How could this be true? The new 30th anniversary edition of The Fate of the Badger (“The book I never thought I’d have to write”) confronts it head-on. In the Prelude to the original book we find another question. Back in the eighties, a girlfriend remarked, It’s the nearest thing we’ve got to a proper animal before asking simply, What is it about the badger anyway? Thus the saga began, and now 30 years on, Meyer brings it up to date with a 12,000 word new chapter, appendices on Ireland and Wales, and perhaps most tellingly of all a new Foreword by Chris Cheeseman. Before his retirement Dr Cheeseman was an eminent scientist and central to the government’s bovine TB research programme. No-one is better qualified.
“It is more than a human generation since the first edition of The Fate of the Badger was published. The basic substance of the book remains just as relevant today in providing essential background for those who wish to understand how the badger TB saga initially developed. The addition of Chapter 12 adds a seismic ending. I believe most readers will be truly shaken after reading it.”

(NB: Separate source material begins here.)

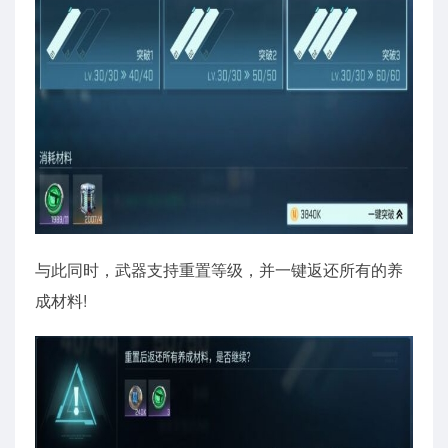
与此同时，武器支持重置等级，并一键返还所有的养
成材料!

Meyer, author and artist with a passion for the natural world, has written twelve books, illustrating many himself. He is a qualified teacher and freelance zoologist with a background as relevant as it is impressive. He began his career working for Sir Peter Scott (the driving force behind the creation of the World Wildlife Fund) at The Wildfowl Trust, Slimbridge before going on to gain a doctorate for his work on returning the Cornish Chough to England as a breeding bird. While serving on the government’s Bovine TB Consultative Panel, he gained a unique insight into how the badger – one of Britain’s oldest and most favourite wild animals – became cruelly misunderstood by the Establishment.
Praise for this new edition is widespread.
“Every key issue in Richard’s book is as relevant today as when he put pen to paper 30 years ago. If our political leaders and the farming industry had taken note of Richard’s wise insight, today we would not be seeing tens of millions of pounds wasted on killing mostly TB free badgers, in a cruel culling policy which has no scientific or animal welfare justification.” (Dominic Dyer, CEO, The Badger Trust)
“Richard is one of the best nature writers we have and our parallel lives and books have seen the fate of badgers swing one positive way and then swing back to these negative, dark days he describes so well. His new edition of a classic study of badgers is a must read for everyone and brings things right up to date.” (Michael Clark, author of ‘Badgers’, Whittet Books)
Photos ©S Clark.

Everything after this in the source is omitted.